Par un arrêt en date du 11 octobre 2021, la cour administrative d’appel de Bordeaux a jugé que l’administration peut utiliser des éléments diffusés publiquement par l’un de ses agents sur ses réseaux sociaux pour prouver que celui-ci a manqué à ses obligations.

En l’espèce, un agent public ayant demandé la reconnaissance de l’imputabilité au service d’un accident de trajet survenu lors de sa pause méridienne avait, dans le cadre de l’instruction de sa demande, fait évoluer sa version des faits et produit le témoignage douteux d’une personne présentée comme une inconnue. L’employeur public ayant constaté que cette personne « inconnue » figurait comme « amie » sur le « mur » Facebook de l’agent, ce dernier s’est vu infliger un blâme pour avoir dissimulé la réalité des faits. L’agent a contesté cette sanction devant le tribunal administratif de Poitiers, sans succès.

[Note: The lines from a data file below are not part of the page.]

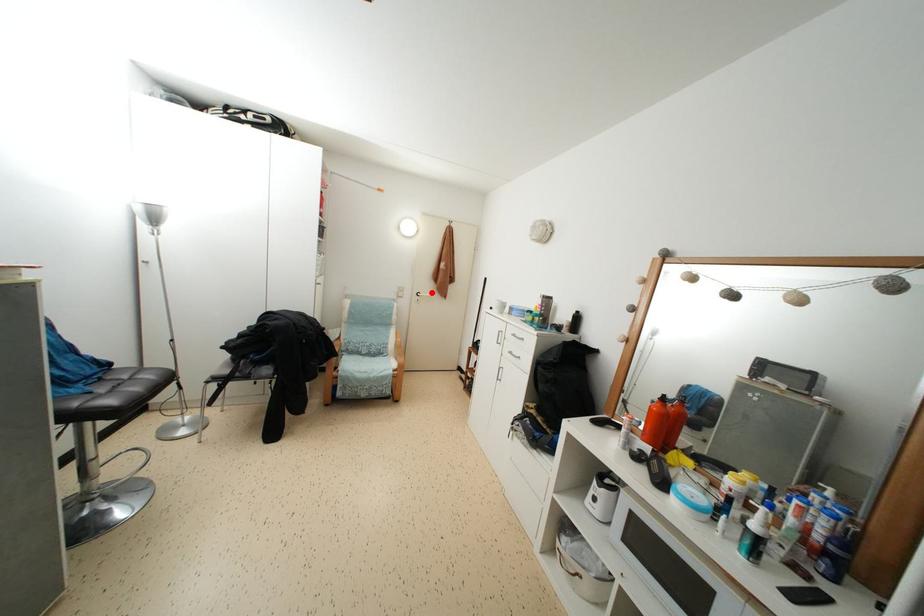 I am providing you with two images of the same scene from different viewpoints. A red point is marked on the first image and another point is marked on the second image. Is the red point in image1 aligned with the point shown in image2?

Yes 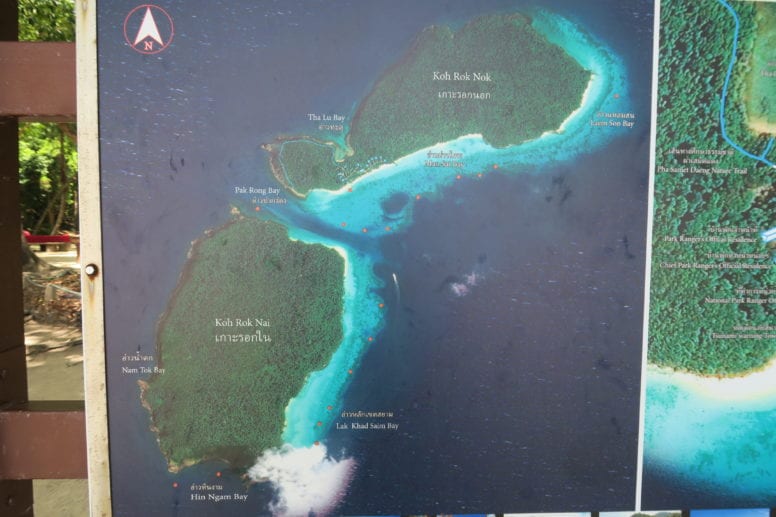 Locate an element on the screen. The width and height of the screenshot is (776, 517). island label is located at coordinates (253, 324). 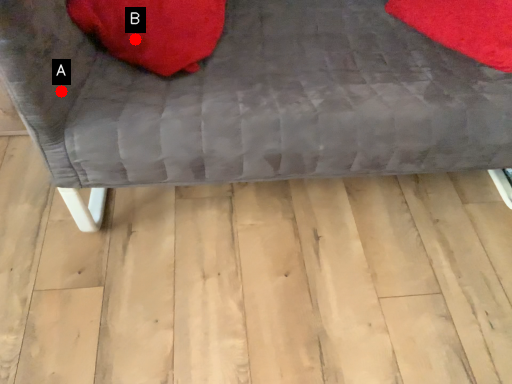 Question: Two points are circled on the image, labeled by A and B beside each circle. Which point is closer to the camera?

Choices:
 (A) A is closer
 (B) B is closer

Answer: (A) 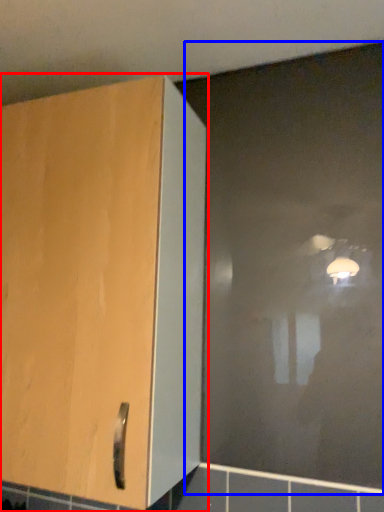 Question: Among these objects, which one is farthest to the camera, cupboard (highlighted by a red box) or glass door (highlighted by a blue box)?

Choices:
 (A) cupboard
 (B) glass door

Answer: (B)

Saisie à son tour, la cour administrative d’appel de Bordeaux rappelle tout d’abord l’obligation de loyauté de l’employeur public vis-à-vis de ses agents dans l’administration de la preuve, posée par le Conseil d’État dans une décision du 16 juillet 2014 (CE, « M. Ganem », n°355201) :

« 2. (…) l’autorité investie du pouvoir disciplinaire, à laquelle il incombe d’établir les faits sur le fondement desquels elle inflige une sanction à un agent public, peut apporter la preuve de ces faits devant le juge administratif par tout moyen. Toutefois, tout employeur public est tenu, vis-à-vis de ses agents, à une obligation de loyauté. Il ne saurait, par suite, fonder une sanction disciplinaire à l’encontre de l’un de ses agents sur des pièces ou documents qu’il a obtenus en méconnaissance de cette obligation, sauf si un intérêt public majeur le justifie. Il appartient au juge administratif, saisi d’une sanction disciplinaire prononcée à l’encontre d’un agent public, d’en apprécier la légalité au regard des seuls pièces ou documents que l’autorité investie du pouvoir disciplinaire pouvait ainsi retenir ».

Or, en l’espèce, la cour relève que :

« 3. (…) pour infliger un blâme à Mme E., le président du [département] s’est fondé sur le fait que, dans le cadre de l’instruction d’une déclaration d’un accident de trajet, l’intéressée, dont la version des faits a évolué au cours de l’enquête administrative, s’est prévalue de l’existence d’un témoin direct présenté comme une inconnue alors qu’elle faisait partie de ses « amis » sur le réseau social Facebook. Il ressort des pièces du dossier, notamment des captures d’écran produites par le département, que cette information était susceptible d’être appréhendée par toute personne se connectant au profil de Mme E., son « mur » sur lequel elle figurait étant d’accès public ».

Dans ces conditions, la cour estime, dans la droite ligne du jugement rendu par les premiers juges, que l’employeur public n’a pas méconnu son obligation de loyauté et que la consultation du « mur » Facebook de son agent pouvait légalement contribuer à l’établissement de la matérialité des faits reprochés à l’origine de la sanction disciplinaire litigieuse

Cette consultation n’a pas davantage porté atteinte au droit au respect de la vie privée de l’agent, tel que garanti par l’article 8 de la CEDH et l’article 9 du code civil.